Step 2: Mean Absolute Error (MAE)

Mean absolute error is average difference between actual and predicted values.

\text{MAE} = \frac{1}{n} \sum_{i=1}^{n} |y_i - \hat{y}_i|

  • y_i : Actual value
  • \hat y_i ​: Predicted value
  • n: Number of samples
Python
mae = mean_absolute_error(Y_test, Y_pred)
print("MAE:", mae)

Output:

MAE: 2.2349999999999977

Step 3: Mean Squared Error (MSE)

We will calculate the mean squared error which is average squared difference between predicted and actual values.
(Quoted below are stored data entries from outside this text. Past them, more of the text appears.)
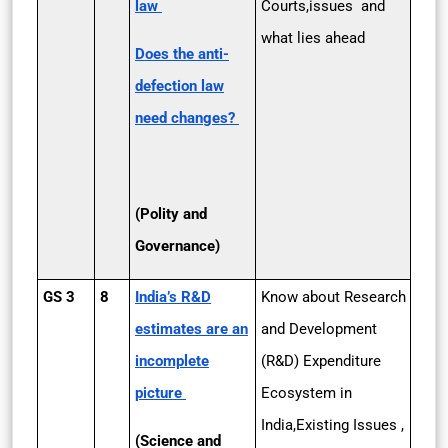
law
Courts,issues and
what lies ahead
Does the anti-
defection law
need changes?
(Polity and
Governance)
GS 3
8
India’s R&D
Know about Research
estimates are an
and Development
incomplete
(R&D) Expenditure
picture
Ecosystem in
India,Existing Issues ,
(Science and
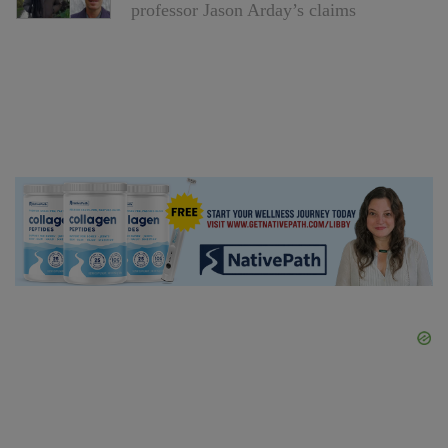
professor Jason Arday’s claims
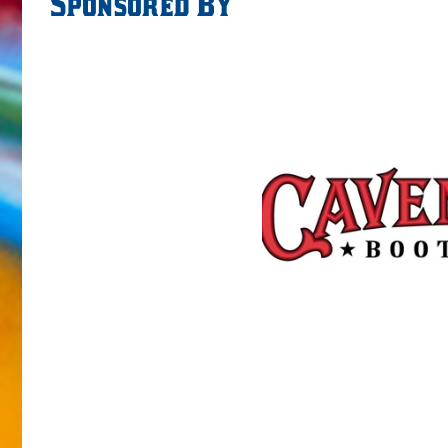
Sponsored By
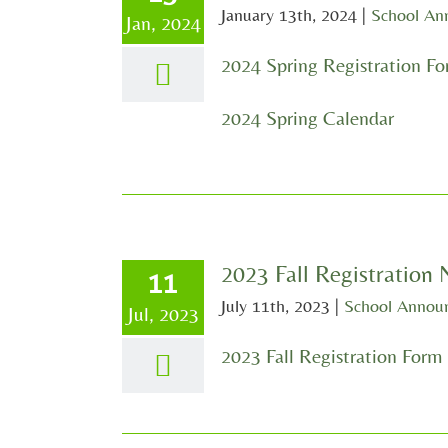
January 13th, 2024
|
School An
Jan, 2024
2024 Spring Registration F
2024 Spring Calendar
2023 Fall Registration
11
July 11th, 2023
|
School Annou
Jul, 2023
2023 Fall Registration Form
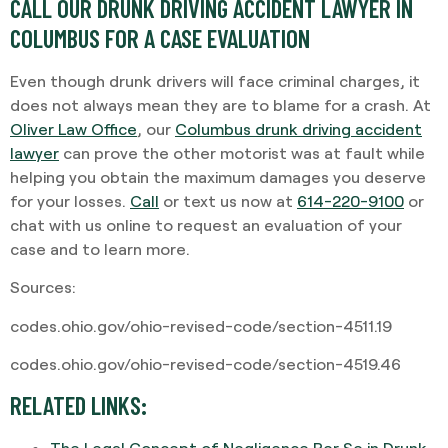
CALL OUR DRUNK DRIVING ACCIDENT LAWYER IN
COLUMBUS FOR A CASE EVALUATION
Even though drunk drivers will face criminal charges, it
does not always mean they are to blame for a crash. At
Oliver Law Office
, our
Columbus drunk driving accident
lawyer
can prove the other motorist was at fault while
helping you obtain the maximum damages you deserve
for your losses.
Call
or text us now at
614-220-9100
or
chat with us online to request an evaluation of your
case and to learn more.
Sources:
codes.ohio.gov/ohio-revised-code/section-4511.19
codes.ohio.gov/ohio-revised-code/section-4519.46
RELATED LINKS:
The Legal Concept of Negligence Per Se in Drunk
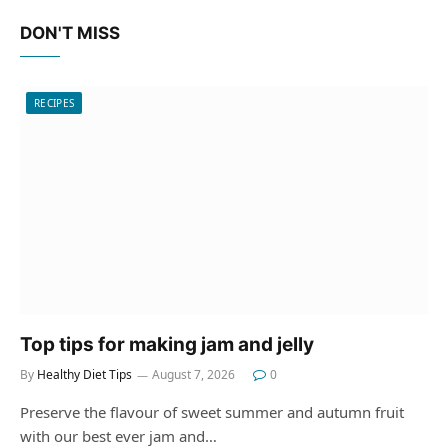
DON'T MISS
RECIPES
Top tips for making jam and jelly
By
Healthy Diet Tips
August 7, 2026
0
Preserve the flavour of sweet summer and autumn fruit
with our best ever jam and…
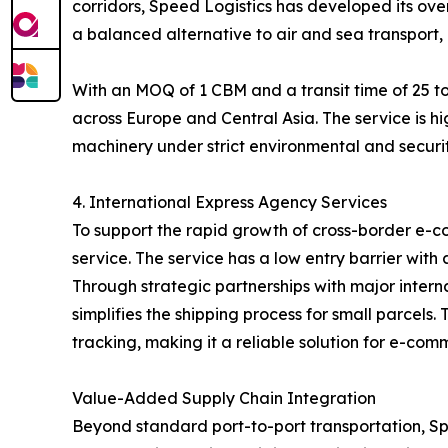
corridors, Speed Logistics has developed its over
a balanced alternative to air and sea transport, 
With an MOQ of 1 CBM and a transit time of 25 to
across Europe and Central Asia. The service is hi
machinery under strict environmental and securit
4. International Express Agency Services
To support the rapid growth of cross-border e-c
service. The service has a low entry barrier with
Through strategic partnerships with major inter
simplifies the shipping process for small parcel
tracking, making it a reliable solution for e-com
Value-Added Supply Chain Integration
Beyond standard port-to-port transportation, Spe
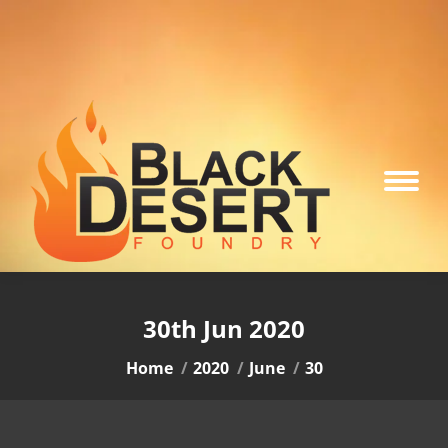
30th Jun 2020
You are here:
Home
2020
June
30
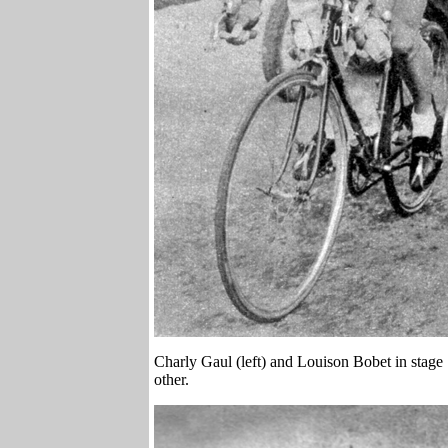
Charly Gaul (left) and Louison Bobet in stage
other.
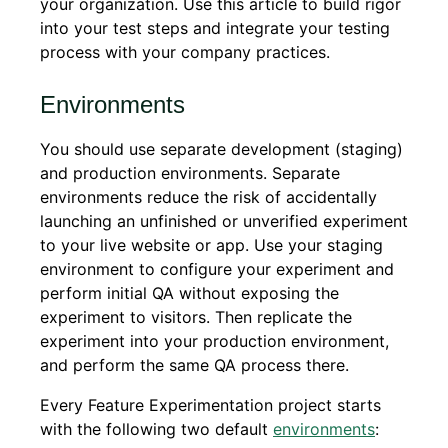
your organization. Use this article to build rigor
into your test steps and integrate your testing
process with your company practices.
Environments
You should use separate development (staging)
and production environments. Separate
environments reduce the risk of accidentally
launching an unfinished or unverified experiment
to your live website or app. Use your staging
environment to configure your experiment and
perform initial QA without exposing the
experiment to visitors. Then replicate the
experiment into your production environment,
and perform the same QA process there.
Every Feature Experimentation project starts
with the following two default
environments
:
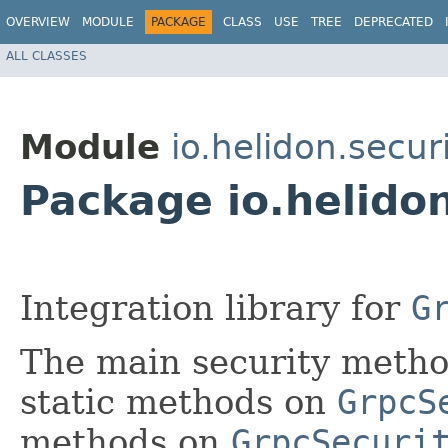
OVERVIEW
MODULE
PACKAGE
CLASS
USE
TREE
DEPRECATED
ALL CLASSES
Module
io.helidon.secur
Package io.helidon
Integration library for
G
The main security method
static methods on
GrpcS
methods on
GrpcSecuri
\text{MSE} = \frac{1}{n} \sum_{i=1}^{n} (y_i - \hat{y}_i)^2

  • Penalizes larger errors more than MAE.
  • Commonly used for regression model loss functions.
Python
mse = mean_squared_error(Y_test, Y_pred)
print("MSE:", mse)

Output:

MSE: 6.470558999999991

Step 4: Root Mean Squared Error (RMSE)

We will calculate RMSE which is Square root of MSE. Converts error back to original units.

\text{RMSE} = \sqrt{\frac{1}{n} \sum_{i=1}^{n} (y_i - \hat{y}_i)^2}

  • Brings error back to the same units as the target variable.
  • Easier to interpret than MSE.
  • Still penalizes larger errors more than MAE.
Python
rmse = np.sqrt(mean_squared_error(Y_test, Y_pred))
print("RMSE:", rmse)

Output:

RMSE: 2.54372934881052

Step 5: Mean Absolute Percentage Error (MAPE)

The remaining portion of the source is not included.